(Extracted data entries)
* * * * *
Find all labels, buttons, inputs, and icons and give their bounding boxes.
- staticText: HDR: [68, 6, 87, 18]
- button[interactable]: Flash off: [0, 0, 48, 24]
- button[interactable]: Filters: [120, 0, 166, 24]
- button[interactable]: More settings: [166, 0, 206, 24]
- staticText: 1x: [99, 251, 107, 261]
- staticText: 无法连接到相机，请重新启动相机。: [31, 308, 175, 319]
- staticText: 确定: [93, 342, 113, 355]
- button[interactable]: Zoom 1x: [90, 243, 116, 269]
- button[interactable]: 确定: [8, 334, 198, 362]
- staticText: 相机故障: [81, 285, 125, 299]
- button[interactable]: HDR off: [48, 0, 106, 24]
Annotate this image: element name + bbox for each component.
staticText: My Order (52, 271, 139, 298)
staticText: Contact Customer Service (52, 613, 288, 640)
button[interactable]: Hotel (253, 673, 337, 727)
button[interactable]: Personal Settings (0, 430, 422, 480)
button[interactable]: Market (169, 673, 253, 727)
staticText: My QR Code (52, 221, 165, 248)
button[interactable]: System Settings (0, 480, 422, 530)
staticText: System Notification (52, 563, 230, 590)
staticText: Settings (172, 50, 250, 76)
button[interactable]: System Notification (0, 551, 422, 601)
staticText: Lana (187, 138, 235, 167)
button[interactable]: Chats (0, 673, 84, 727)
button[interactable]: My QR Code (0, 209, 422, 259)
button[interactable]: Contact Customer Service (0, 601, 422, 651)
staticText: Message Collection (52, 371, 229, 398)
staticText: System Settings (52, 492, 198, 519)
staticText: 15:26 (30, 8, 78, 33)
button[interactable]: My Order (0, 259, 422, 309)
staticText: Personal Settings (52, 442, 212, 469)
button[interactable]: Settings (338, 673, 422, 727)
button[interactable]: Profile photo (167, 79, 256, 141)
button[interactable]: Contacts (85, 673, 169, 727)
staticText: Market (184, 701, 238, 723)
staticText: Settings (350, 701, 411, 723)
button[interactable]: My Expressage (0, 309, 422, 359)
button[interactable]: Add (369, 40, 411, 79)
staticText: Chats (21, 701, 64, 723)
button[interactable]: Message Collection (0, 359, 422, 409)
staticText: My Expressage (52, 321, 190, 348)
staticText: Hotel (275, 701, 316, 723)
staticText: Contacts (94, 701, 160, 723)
* * * * *
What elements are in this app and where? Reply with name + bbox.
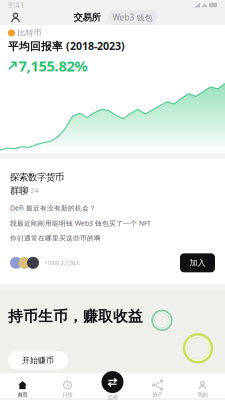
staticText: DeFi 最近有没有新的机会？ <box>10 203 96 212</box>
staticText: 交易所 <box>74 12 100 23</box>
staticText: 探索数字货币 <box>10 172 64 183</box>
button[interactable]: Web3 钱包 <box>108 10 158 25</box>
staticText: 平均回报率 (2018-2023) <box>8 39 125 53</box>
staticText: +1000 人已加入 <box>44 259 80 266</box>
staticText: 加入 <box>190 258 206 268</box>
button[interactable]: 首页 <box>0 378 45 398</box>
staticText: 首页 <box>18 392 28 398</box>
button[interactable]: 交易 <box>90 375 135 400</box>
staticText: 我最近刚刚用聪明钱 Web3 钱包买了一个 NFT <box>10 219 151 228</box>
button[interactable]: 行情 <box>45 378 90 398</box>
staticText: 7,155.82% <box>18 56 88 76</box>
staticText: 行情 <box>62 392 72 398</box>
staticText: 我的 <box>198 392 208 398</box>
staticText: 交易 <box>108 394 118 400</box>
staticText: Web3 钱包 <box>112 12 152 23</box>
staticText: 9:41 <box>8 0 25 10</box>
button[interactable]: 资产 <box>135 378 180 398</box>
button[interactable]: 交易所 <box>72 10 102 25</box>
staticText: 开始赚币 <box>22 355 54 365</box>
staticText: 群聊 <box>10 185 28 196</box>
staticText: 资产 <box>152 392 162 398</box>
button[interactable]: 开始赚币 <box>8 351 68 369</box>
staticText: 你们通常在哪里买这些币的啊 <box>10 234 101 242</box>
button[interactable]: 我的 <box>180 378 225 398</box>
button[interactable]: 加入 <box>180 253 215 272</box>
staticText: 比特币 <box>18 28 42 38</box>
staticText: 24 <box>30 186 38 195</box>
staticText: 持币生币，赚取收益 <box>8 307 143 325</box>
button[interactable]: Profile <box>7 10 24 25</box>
* * * * *
Count how many lines in the entries contain "Profile", then state that number alone.

2